Stabilisation of the Fc fragment of human IgG1 by engineered intradomain disulfide bonds

Abstract

We report the stabilization of the human IgG1 Fc fragment by engineered intradomain disulfide bonds. One of these bonds, which connects the N-terminus of the CH3 domain with the F-strand, led to an increase of the melting temperature of this domain by 10°C as compared to the CH3 domain in the context of the wild-type Fc region. Another engineered disulfide bond, which connects the BC loop of the CH3 domain with the D-strand, resulted in an increase of T(m) of 5°C. Combined in one molecule, both intradomain disulfide bonds led to an increase of the T(m) of about 15°C. All of these mutations had no impact on the thermal stability of the CH2 domain. Importantly, the binding of neonatal Fc receptor was also not influenced by the mutations. Overall, the stabilized CH3 domains described in this report provide an excellent basic scaffold for the engineering of Fc fragments for antigen-binding or other desired additional or improved properties. Additionally, we have introduced the intradomain disulfide bonds into an IgG Fc fragment engineered in C-terminal loops of the CH3 domain for binding to Her2/neu, and observed an increase of the T(m) of the CH3 domain for 7.5°C for CysP4, 15.5°C for CysP2 and 19°C for the CysP2 and CysP4 disulfide bonds combined in one molecule.

Figure 1. Graphical presentation of secondary and tertiary structure of the CH3 domain and of an Fc fragment, and location of engineered disulfide bonds.

A: 2D-presentation (“Collier de perles” [32]) of the secondary structure of the CH3 domain. The residues that were mutated to Cysteine to form the engineered disulfide bonds are indicated in green (CysP2) and red (CysP4). Native disulfide bond residues are indicated in yellow. B: 3D cartoon presentation (created using the PyMOL Molecular Graphics System, Version 1.3, Schrödinger, LLC) of the human IgG1 Fc fragment (Protein Data Bank (http://www.pdb.org/) accession 1OQO) with the positions that were mutated to create the engineered disulfide bonds indicated in green and red as in Figure 1A. The native disulfide bonds are shown in yellow.

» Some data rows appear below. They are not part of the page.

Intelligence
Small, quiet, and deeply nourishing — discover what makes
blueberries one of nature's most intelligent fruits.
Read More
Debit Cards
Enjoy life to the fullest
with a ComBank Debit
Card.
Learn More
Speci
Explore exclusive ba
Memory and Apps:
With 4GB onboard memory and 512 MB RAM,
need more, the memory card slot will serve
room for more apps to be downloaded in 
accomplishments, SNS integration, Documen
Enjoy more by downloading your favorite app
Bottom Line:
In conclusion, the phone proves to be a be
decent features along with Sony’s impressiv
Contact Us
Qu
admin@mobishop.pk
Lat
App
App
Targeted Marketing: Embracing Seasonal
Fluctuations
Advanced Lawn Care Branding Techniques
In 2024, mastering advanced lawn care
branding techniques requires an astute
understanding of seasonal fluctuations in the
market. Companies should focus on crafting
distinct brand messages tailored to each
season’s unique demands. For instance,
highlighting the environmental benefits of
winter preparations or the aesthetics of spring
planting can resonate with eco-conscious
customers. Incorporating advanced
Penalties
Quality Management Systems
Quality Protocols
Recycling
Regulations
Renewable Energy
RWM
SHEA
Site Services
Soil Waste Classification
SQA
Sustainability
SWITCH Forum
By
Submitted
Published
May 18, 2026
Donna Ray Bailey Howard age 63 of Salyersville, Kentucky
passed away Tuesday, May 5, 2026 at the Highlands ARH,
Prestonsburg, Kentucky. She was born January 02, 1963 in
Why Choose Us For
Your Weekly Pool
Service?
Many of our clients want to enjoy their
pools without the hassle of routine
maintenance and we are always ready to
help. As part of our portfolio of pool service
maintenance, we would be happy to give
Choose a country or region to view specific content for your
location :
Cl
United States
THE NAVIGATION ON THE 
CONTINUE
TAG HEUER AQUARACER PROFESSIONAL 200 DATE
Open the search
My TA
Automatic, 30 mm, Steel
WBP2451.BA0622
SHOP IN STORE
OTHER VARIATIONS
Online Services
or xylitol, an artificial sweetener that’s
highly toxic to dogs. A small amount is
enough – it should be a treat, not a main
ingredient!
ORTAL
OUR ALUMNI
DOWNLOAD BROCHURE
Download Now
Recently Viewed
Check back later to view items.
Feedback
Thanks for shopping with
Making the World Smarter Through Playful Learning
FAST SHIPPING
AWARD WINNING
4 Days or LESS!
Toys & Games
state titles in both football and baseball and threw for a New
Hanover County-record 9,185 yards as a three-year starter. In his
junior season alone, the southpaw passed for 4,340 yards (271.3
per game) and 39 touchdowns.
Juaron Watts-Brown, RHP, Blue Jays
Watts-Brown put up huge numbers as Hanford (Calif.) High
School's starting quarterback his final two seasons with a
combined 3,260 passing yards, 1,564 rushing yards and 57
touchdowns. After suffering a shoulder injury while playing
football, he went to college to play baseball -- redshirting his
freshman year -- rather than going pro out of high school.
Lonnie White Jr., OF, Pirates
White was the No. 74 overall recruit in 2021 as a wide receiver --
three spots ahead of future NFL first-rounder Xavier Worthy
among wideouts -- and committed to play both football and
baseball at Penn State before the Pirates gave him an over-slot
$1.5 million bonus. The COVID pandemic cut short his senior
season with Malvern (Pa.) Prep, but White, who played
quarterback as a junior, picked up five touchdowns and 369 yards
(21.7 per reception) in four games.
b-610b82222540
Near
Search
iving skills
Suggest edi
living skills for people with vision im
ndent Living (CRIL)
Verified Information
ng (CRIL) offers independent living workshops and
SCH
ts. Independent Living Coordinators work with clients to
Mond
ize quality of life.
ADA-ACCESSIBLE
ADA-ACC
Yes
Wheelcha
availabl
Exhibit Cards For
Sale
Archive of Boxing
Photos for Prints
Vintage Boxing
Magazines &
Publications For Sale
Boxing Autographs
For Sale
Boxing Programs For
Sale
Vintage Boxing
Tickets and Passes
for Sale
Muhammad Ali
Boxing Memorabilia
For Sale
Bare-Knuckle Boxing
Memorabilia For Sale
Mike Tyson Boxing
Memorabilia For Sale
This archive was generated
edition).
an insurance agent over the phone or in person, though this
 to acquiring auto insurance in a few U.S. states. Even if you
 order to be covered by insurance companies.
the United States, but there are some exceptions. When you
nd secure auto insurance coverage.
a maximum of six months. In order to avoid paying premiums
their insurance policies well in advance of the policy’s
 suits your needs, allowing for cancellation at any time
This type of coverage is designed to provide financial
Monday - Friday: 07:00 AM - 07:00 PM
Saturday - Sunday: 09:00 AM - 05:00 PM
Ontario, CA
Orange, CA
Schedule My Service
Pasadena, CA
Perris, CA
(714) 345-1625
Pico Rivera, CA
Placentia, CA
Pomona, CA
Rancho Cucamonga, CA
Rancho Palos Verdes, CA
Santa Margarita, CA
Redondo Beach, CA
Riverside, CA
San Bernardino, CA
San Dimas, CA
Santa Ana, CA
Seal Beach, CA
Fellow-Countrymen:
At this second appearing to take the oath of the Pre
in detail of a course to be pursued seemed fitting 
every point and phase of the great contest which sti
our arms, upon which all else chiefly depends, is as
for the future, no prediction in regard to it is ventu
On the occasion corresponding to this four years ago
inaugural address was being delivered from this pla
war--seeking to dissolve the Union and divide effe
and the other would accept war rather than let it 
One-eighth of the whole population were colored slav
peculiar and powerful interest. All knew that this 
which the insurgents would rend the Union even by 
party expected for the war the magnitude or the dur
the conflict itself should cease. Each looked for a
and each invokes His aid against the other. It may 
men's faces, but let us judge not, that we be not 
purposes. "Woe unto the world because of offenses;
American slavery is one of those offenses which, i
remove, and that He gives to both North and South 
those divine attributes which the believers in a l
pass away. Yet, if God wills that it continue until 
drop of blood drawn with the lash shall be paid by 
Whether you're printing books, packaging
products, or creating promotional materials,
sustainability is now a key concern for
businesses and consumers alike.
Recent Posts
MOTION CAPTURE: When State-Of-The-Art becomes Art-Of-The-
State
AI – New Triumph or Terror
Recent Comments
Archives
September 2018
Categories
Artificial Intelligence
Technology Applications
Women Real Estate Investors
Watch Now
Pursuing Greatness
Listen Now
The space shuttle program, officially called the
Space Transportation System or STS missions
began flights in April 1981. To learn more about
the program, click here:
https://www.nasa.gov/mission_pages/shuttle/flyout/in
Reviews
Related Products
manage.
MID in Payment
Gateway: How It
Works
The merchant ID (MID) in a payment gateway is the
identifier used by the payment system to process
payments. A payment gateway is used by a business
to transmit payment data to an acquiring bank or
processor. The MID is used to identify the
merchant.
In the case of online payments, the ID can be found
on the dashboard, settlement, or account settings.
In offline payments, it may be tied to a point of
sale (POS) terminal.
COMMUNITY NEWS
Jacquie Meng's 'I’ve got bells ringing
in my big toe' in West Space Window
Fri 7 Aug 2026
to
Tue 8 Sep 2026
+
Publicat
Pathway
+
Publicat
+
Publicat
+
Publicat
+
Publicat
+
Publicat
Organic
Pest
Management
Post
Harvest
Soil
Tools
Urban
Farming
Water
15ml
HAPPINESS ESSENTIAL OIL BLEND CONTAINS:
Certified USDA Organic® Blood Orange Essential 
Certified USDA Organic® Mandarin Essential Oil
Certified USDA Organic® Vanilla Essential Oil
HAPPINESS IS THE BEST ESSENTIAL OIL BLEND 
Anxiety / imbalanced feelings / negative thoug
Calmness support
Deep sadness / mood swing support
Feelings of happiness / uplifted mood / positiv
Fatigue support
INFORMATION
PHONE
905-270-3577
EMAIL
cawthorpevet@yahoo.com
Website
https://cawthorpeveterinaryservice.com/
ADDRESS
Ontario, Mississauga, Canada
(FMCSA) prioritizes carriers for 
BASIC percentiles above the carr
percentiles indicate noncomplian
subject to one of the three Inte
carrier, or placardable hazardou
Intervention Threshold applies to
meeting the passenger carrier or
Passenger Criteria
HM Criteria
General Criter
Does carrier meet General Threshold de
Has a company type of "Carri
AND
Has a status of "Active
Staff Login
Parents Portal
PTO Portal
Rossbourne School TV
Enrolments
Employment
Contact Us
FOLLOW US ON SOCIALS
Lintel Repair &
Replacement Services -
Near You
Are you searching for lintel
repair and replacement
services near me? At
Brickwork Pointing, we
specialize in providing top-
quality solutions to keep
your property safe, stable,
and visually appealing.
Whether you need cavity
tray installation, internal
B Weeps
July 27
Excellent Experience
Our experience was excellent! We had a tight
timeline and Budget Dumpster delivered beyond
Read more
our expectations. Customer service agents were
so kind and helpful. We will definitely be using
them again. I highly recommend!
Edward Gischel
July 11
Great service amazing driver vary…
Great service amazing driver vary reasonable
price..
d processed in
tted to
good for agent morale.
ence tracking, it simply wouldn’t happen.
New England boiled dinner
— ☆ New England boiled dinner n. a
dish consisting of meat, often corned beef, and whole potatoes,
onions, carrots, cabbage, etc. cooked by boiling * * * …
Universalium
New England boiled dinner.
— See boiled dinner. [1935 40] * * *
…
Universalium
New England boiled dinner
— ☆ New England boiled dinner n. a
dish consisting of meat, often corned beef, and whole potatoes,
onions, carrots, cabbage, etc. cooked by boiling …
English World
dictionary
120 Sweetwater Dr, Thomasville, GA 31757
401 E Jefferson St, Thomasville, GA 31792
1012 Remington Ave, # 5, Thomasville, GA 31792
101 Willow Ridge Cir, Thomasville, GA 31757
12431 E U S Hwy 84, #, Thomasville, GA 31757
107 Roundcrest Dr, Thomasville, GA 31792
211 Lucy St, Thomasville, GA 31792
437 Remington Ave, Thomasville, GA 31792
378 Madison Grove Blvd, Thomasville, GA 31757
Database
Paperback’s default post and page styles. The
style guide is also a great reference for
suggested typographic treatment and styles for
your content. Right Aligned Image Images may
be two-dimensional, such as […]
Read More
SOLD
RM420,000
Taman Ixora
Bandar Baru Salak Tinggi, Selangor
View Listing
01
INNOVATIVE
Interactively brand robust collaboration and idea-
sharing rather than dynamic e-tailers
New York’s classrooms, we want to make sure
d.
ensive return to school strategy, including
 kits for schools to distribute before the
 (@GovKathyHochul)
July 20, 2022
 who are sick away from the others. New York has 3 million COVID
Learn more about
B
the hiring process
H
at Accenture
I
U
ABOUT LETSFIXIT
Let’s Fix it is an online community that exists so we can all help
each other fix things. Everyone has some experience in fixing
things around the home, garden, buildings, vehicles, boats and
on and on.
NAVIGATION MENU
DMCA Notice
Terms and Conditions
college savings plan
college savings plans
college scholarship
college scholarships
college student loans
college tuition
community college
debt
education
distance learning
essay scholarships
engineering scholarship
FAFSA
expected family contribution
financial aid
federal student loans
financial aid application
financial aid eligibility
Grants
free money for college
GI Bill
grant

Figure 2. Thermograms of wild-type and disulfide bond stabilized Fc mutants obtained with DSC measurements.

A: wild-type Fc, B: FcCysP2, C: FcCysP4, D: FcCysP24, E: overlay of all 5 proteins. For each protein the point of reversibility of melting of CH2 domain was determined which is shown as a dashed line in the inset graphs.

Figure 3. Thermal unfolding curves of disulfide bond stabilized Fc-mutants obtained from tCD-measurements.

Experiments were carried out at a protein concentration of 570 µg/ml in PBS at 218 nm using a 1-mm cell.

Figure 4. Spectroscopic characterization of disulfide bond stabilized Fc-mutants: (A) far-UV CD spectra and (B) near-UV CD spectra of stabilized Fc-mutants.

The measurements were carried out at a protein concentration of 570 µg/ml in PBS at 25°C.

Figure 5. Size exclusion chromatograms of wild-type Fc and disulfide bond stabilized Fc-mutants monitored at A₂₈₀.

Figure 6. BLI analyses of FcRn interaction with wild-type Fc and with disulfide bond stabilized Fc-mutants.

Biotinylated FcRn was immobilized to streptavidin tips. Association of the Fc fragment was observed at pH 6.0 and a sharp dissociation was induced by shifting the pH to 7.4.

Figure 7. Thermograms of Her2/neu binding Fcab H10-03-6 and its disulfide bond stabilized derivatives obtained with DSC measurements.